They grow up ugly, twisted and mean in playwright Martin McDonagh's anything-but-romanticized County Galway in Ireland. Sons kill fathers. Priests wrestle with soul-devastating guilt. One brother sneaks urine into another's lager. The Lonesome West, receiving its West Coast premiere at South Coast Repertory (SCR), is the third play in McDonagh's Leename Trilogy, named after the hardscrabble town of bogs and booze in Galway. And much like The Beauty Queen of Leenane, which SCR produced last year, The Lonesome West is a bleak, depressing play populated by a handful of charmingly miserable, intensely frustrated and downright hilarious characters. And like its predecessor, this play rarely ventures beneath the surface.
McDonagh, not much older than 30, is the most celebrated Irish playwright of the past five years. But he has yet to write a great play. He's written a handful of quite enjoyable, funny and shocking plays, but like a topless dancer's vacuous eyes, there isn't a whole lot going on inside.
McDonagh doesn't seem overly concerned with why things are the way they are. They just are. And while that can make for a highly entertaining experience, it can also leave you wishing for something just a bit weightier.
In The Lonesome West, two poteen-drinking, foul-mouthed brothers—Coleman (an excellently understated Paul O'Brien, who threatens to erupt with volcanic fervor) and Valene (an equally measured Rod McLachlan)—have recently laid their father to rest. The house is now theirs, but rarely has a home stood atop such a fractured foundation. Although each brother seems well past 40, they act as if they're 10-year-olds. They're petty, mean-spirited, selfish, envious and possessed of a genuinely sick sibling rivalry.
But McDonagh's canvas is reserved for only the broadest strokes; at no point do you understand why these two still live at home, why they haven't killed each other or why they enjoy such a wicked symbiosis.

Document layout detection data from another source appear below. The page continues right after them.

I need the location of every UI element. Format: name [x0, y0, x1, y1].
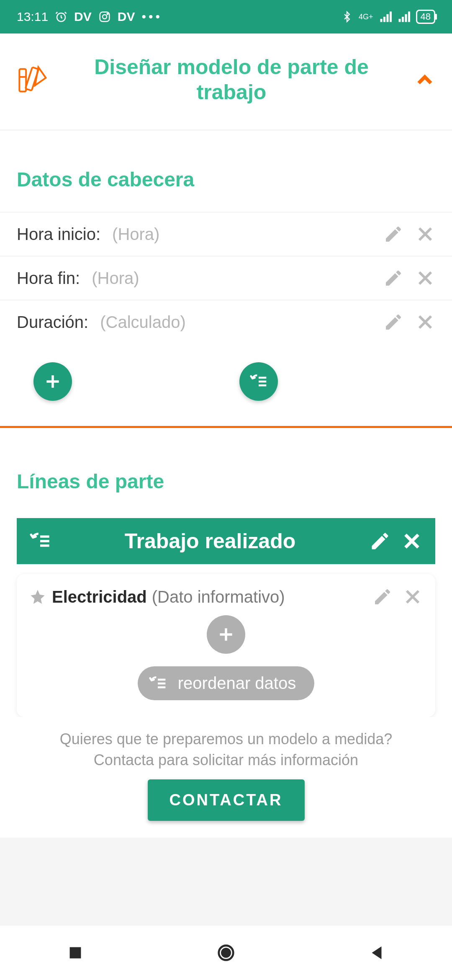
svg-rect-16: [70, 947, 81, 959]
edit-icon[interactable]: [383, 224, 403, 244]
row-duracion[interactable]: Duración: (Calculado): [0, 300, 452, 344]
more-icon: •••: [141, 10, 162, 24]
edit-icon[interactable]: [369, 530, 391, 552]
chevron-up-icon[interactable]: [414, 69, 435, 90]
system-nav-bar: [0, 926, 452, 980]
signal-icon-2: [398, 10, 410, 23]
design-icon: [17, 64, 49, 95]
network-label: 4G+: [359, 13, 373, 21]
status-bar: 13:11 DV DV ••• 4G+ 48: [0, 0, 452, 34]
row-label: Hora inicio:: [17, 225, 100, 244]
footer-line-1: Quieres que te preparemos un modelo a me…: [17, 729, 435, 750]
group-header-trabajo[interactable]: Trabajo realizado: [17, 518, 435, 564]
row-hora-inicio[interactable]: Hora inicio: (Hora): [0, 212, 452, 256]
reorder-button[interactable]: [239, 362, 278, 401]
reorder-data-label: reordenar datos: [178, 674, 296, 693]
row-hint: (Calculado): [100, 313, 186, 332]
edit-icon[interactable]: [383, 268, 403, 288]
line-item-title: Electricidad: [52, 588, 147, 606]
close-icon[interactable]: [415, 224, 435, 244]
line-item-subtitle: (Dato informativo): [152, 588, 285, 606]
row-hora-fin[interactable]: Hora fin: (Hora): [0, 256, 452, 300]
close-icon[interactable]: [403, 587, 423, 607]
row-label: Hora fin:: [17, 269, 80, 288]
row-hint: (Hora): [112, 225, 159, 244]
status-time: 13:11: [17, 10, 48, 24]
close-icon[interactable]: [415, 268, 435, 288]
svg-point-2: [103, 15, 107, 19]
bluetooth-icon: [341, 11, 353, 23]
row-hint: (Hora): [92, 269, 139, 288]
section-header-data: Datos de cabecera Hora inicio: (Hora) Ho…: [0, 130, 452, 426]
group-title: Trabajo realizado: [51, 529, 369, 553]
status-badge-1: DV: [74, 10, 92, 24]
row-label: Duración:: [17, 313, 88, 332]
page-title: Diseñar modelo de parte de trabajo: [60, 54, 403, 105]
section-title-header: Datos de cabecera: [0, 130, 452, 212]
instagram-icon: [98, 10, 111, 23]
footer: Quieres que te preparemos un modelo a me…: [0, 717, 452, 838]
alarm-icon: [55, 10, 67, 23]
battery-indicator: 48: [416, 10, 435, 24]
signal-icon-1: [379, 10, 392, 23]
line-item-card: Electricidad (Dato informativo) reordena…: [17, 574, 435, 717]
add-line-button[interactable]: [207, 615, 245, 654]
nav-home-icon[interactable]: [216, 943, 236, 962]
reorder-icon[interactable]: [29, 530, 51, 552]
reorder-data-button[interactable]: reordenar datos: [138, 666, 314, 700]
page-header[interactable]: Diseñar modelo de parte de trabajo: [0, 34, 452, 130]
contact-button[interactable]: CONTACTAR: [148, 779, 305, 821]
section-title-lines: Líneas de parte: [0, 428, 452, 518]
status-badge-2: DV: [118, 10, 135, 24]
edit-icon[interactable]: [372, 587, 393, 607]
svg-point-3: [107, 13, 108, 15]
close-icon[interactable]: [401, 530, 423, 552]
nav-back-icon[interactable]: [367, 943, 386, 962]
svg-point-18: [222, 949, 230, 957]
add-button[interactable]: [33, 362, 72, 401]
edit-icon[interactable]: [383, 312, 403, 332]
footer-line-2: Contacta para solicitar más información: [17, 750, 435, 771]
close-icon[interactable]: [415, 312, 435, 332]
nav-recent-icon[interactable]: [66, 943, 85, 962]
star-icon[interactable]: [29, 588, 46, 605]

Two other characters drift onto this battleground: Father Welsh (an impeccable J. Todd Adams), an alcoholic priest with serious doubts about Catholicism and his ability to save the perverse souls drifting across this Irish backwater, and Girleen (a keenly aching Amy Chaffee), the local poteen salesperson. There's plenty of incendiary conversation, some great one-liners, and enough genuinely twisted humor and shocking details to keep the viewer interested —helped in great measure by director Martin Benson's well-orchestrated production. But for the most part, it plays like a rural version of Pulp Fiction. You can't take your eyes away, but you also can't shake the feeling that you're not seeing much other than what's obvious.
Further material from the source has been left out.